Brain Atrophy Pattern May Predict Cognitive Decline - Magnetic resonance discriminated between healthy controls, those with Alzheimer's disease - ModernMedicine
Brain Atrophy Pattern May Predict Cognitive DeclineMagnetic resonance discriminated between healthy controls, those with Alzheimer's disease


WEDNESDAY, Feb. 11 (HealthDay News) -- A pattern of brain atrophy can discriminate between people with mild Alzheimer's disease and healthy individuals, according to research published online Feb. 6 in Radiology.

Linda K. McEvoy, Ph.D., of the University of California San Diego, and colleagues with the Alzheimer's Disease Neuroimaging Initiative (ADNI) analyzed magnetic resonance images from 139 healthy controls, 84 patients with mild Alzheimer's disease and 175 patients with mild cognitive impairment (MCI), using volumetric segmentation and cortical surface reconstruction methods. The researchers sought a pattern of atrophy that was characteristic of mild Alzheimer's disease.

Assessing atrophy in mesial temporal, lateral temporal, isthmus cingulate and orbitofrontal regions allowed researchers to discriminate between healthy subjects and those with Alzheimer's disease with 83 percent sensitivity and 93 percent specificity. Patients with MCI and the Alzheimer's phenotype had a significant one-year decline in Mini-Mental State Examination score compared to those with the healthy phenotype, who remained stable, the investigators found.

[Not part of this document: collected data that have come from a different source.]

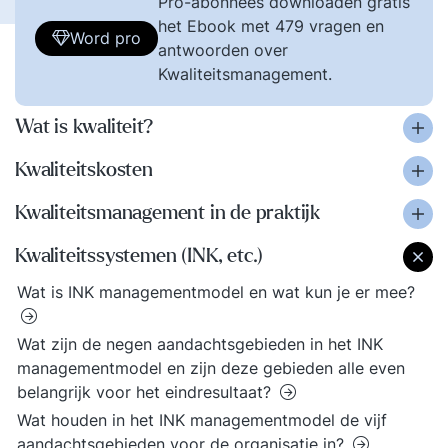
Pro-abonnees downloaden gratis
het Ebook met 479 vragen en
Word pro
antwoorden over
Kwaliteitsmanagement.
Wat is kwaliteit?
Kwaliteitskosten
Kwaliteitsmanagement in de praktijk
Kwaliteitssystemen (INK, etc.)
Wat is INK managementmodel en wat kun je er mee?
Wat zijn de negen aandachtsgebieden in het INK
managementmodel en zijn deze gebieden alle even
belangrijk voor het eindresultaat?
Wat houden in het INK managementmodel de vijf
aandachtsgebieden voor de organisatie in?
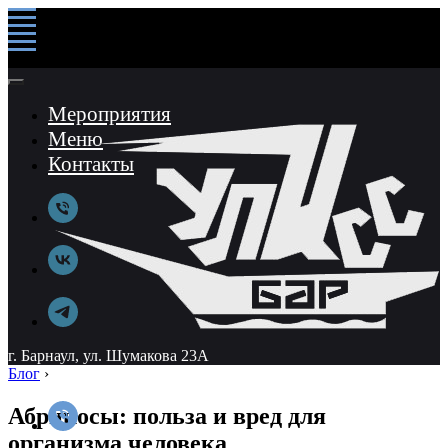
Мероприятия
Меню
Контакты
г. Барнаул, ул. Шумакова 23А
Блог
›
Абрикосы: польза и вред для
организма человека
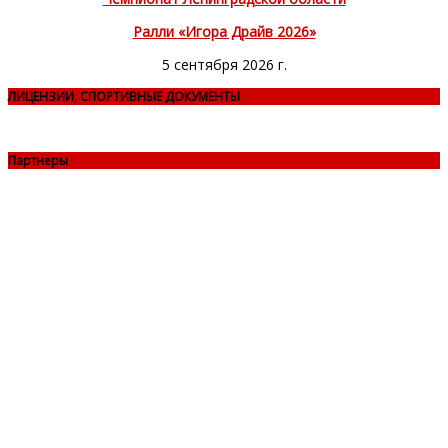
Ралли «Игора Драйв 2026»
5 сентября 2026 г.
ЛИЦЕНЗИИ, СПОРТИВНЫЕ ДОКУМЕНТЫ
Партнеры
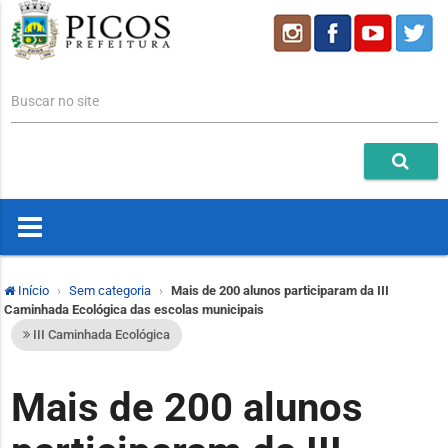
Buscar no site
Início
Sem categoria
Mais de 200 alunos participaram da III
Caminhada Ecológica das escolas municipais
III Caminhada Ecológica
Mais de 200 alunos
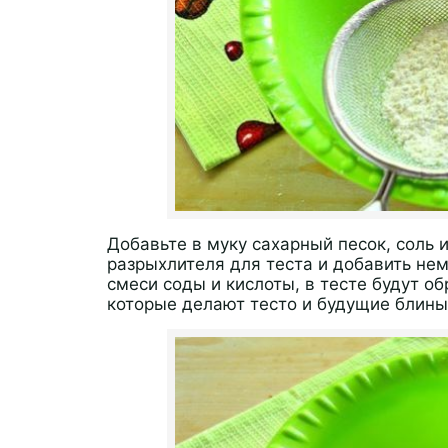
Добавьте в муку сахарный песок, соль 
разрыхлителя для теста и добавить немн
смеси соды и кислоты, в тесте будут об
которые делают тесто и будущие блины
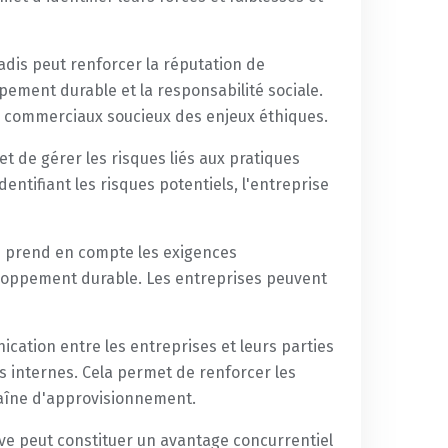
dis peut renforcer la réputation de
ement durable et la responsabilité sociale.
es commerciaux soucieux des enjeux éthiques.
t de gérer les risques liés aux pratiques
entifiant les risques potentiels, l'entreprise
is prend en compte les exigences
eloppement durable. Les entreprises peuvent
ication entre les entreprises et leurs parties
s internes. Cela permet de renforcer les
haîne d'approvisionnement.
ive peut constituer un avantage concurrentiel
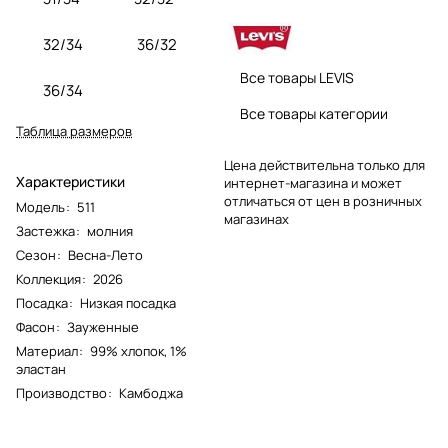
32/34
36/32
Все товары LEVIS
36/34
Все товары категории
Таблица размеров
Цена действительна только для
Характеристики
интернет-магазина и может
отличаться от цен в розничных
Модель
:
511
магазинах
Застежка
:
молния
Сезон
:
Весна-Лето
Коллекция
:
2026
Посадка
:
Низкая посадка
Фасон
:
Зауженные
Материал
:
99% хлопок, 1%
эластан
Производство
:
Камбоджа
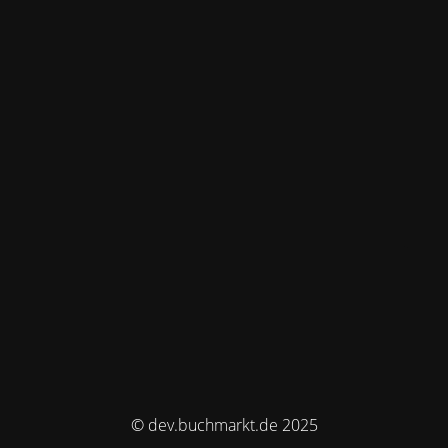
© dev.buchmarkt.de 2025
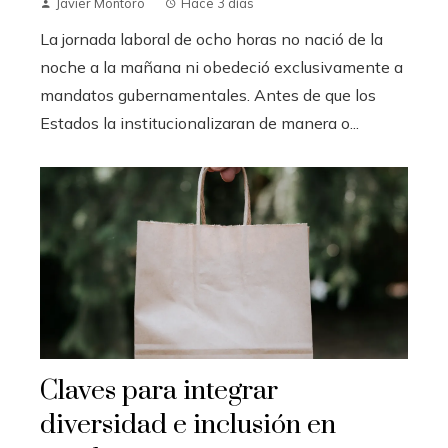
Javier Montoro
Hace 3 días
La jornada laboral de ocho horas no nació de la
noche a la mañana ni obedeció exclusivamente a
mandatos gubernamentales. Antes de que los
Estados la institucionalizaran de manera o...
Claves para integrar
diversidad e inclusión en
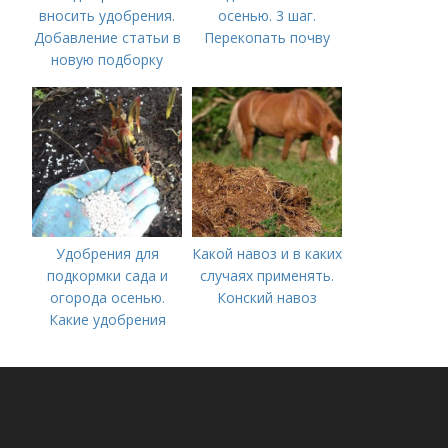
вносить удобрения.
осенью. 3 шаг.
Добавление статьи в
Перекопать почву
новую подборку
Удобрения для
Какой навоз и в каких
подкормки сада и
случаях применять.
огорода осенью.
Конский навоз
Какие удобрения
вносить осенью и как
правильно это
делать?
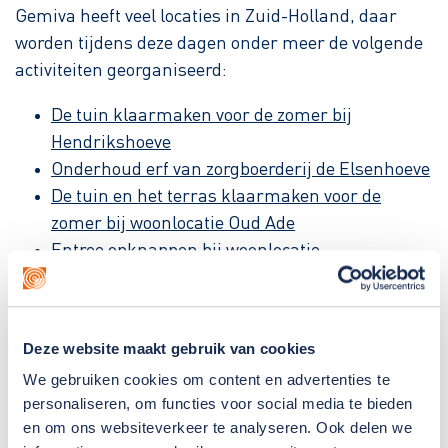
Gemiva heeft veel locaties in Zuid-Holland, daar
worden tijdens deze dagen onder meer de volgende
activiteiten georganiseerd:
De tuin klaarmaken voor de zomer bij
Hendrikshoeve
Onderhoud erf van zorgboerderij de Elsenhoeve
De tuin en het terras klaarmaken voor de
zomer bij woonlocatie Oud Ade
Entree opknappen bij woonlocatie
Evertsenstraat
Lenteproject bij zorgboerderij de Bonte Koe
Tuin opknappen bij activiteitencentrum De
Deze website maakt gebruik van cookies
Baanbreker
We gebruiken cookies om content en advertenties te
Tuinhuisje schuren en lakken bij
personaliseren, om functies voor social media te bieden
activiteitencentrum Sparring
en om ons websiteverkeer te analyseren. Ook delen we
Werken aan het onderhoud bij manege De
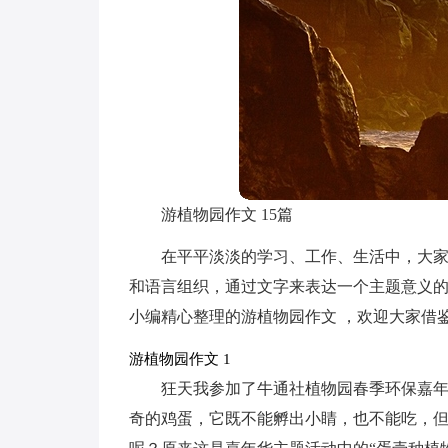
游植物园作文 15篇
在平平淡淡的学习、工作、生活中，大
和语言组织，通过文字来表达一个主题意义
小编精心整理的游植物园作文 ，欢迎大家借
游植物园作文 1
狂天我参加了牛通社植物园春季环保嘉
奇的鸡蛋，它既不能孵出小睛，也不能吃，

An improvement in prognostic information, as seen in this study, "could be valuable for individual patient treatment, particularly when aggressive new treatments that may prevent or delay Alzheimer's disease become available. Currently, such information could provide an important enrichment strategy for the design of large-scale clinical trials, enabling them to identify a more homogeneous cohort of individuals with MCI who are at high risk of imminent decline, allowing for smaller sample sizes and shorter trial durations," the authors conclude.

A study co-author is founder of CorTech Labs and serves on its scientific advisory board, and ADNI is partially funded through contributions from several pharmaceutical companies.